Prep Time: 15 mins / Cook Time: 15 mins

  1. Preheat oven to 450 degrees F. Place hash browns on ungreased baking pan. Bake for 5 minutes until browned. Carefully flip and bake an additional 4 minutes, until heated through and well browned. Remove from oven and set aside.
  2. While the hash browns are cooking, make the tofu scramble. Heat oil in a large skillet over medium heat. Add the onion and cook for 2-3 minutes until soft. Crumble the pressed tofu into bite-sized pieces and add to the skillet. Season with salt, pepper, garlic powder, cumin, chili powder and turmeric then saute for 3-4 minutes until slightly browned and warmed through.
  3. Add in the drained green chilis, black beans and spinach until spinach has wilted.
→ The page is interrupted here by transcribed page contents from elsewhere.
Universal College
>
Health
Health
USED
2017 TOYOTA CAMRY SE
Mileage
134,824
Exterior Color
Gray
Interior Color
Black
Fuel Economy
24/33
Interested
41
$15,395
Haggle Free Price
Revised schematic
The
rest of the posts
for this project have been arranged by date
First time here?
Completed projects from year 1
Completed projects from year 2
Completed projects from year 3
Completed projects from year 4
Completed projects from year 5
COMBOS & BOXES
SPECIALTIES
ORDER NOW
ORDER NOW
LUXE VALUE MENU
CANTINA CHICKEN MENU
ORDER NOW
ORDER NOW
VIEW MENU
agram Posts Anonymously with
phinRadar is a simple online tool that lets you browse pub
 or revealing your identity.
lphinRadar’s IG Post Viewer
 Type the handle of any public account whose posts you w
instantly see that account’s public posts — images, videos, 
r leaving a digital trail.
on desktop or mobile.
Season to taste with salt and pepper, if desired.
  4. Divide the tofu scramble among the tortillas and top each taco with 1 hash brown patty. Top with salsa, chopped avocado, and hot sauce.


Vegan Southwest Breakfast Tacos! Scrambled tofu with green chilis, black beans and spinach. Topped with hash browns, salsa and avocado.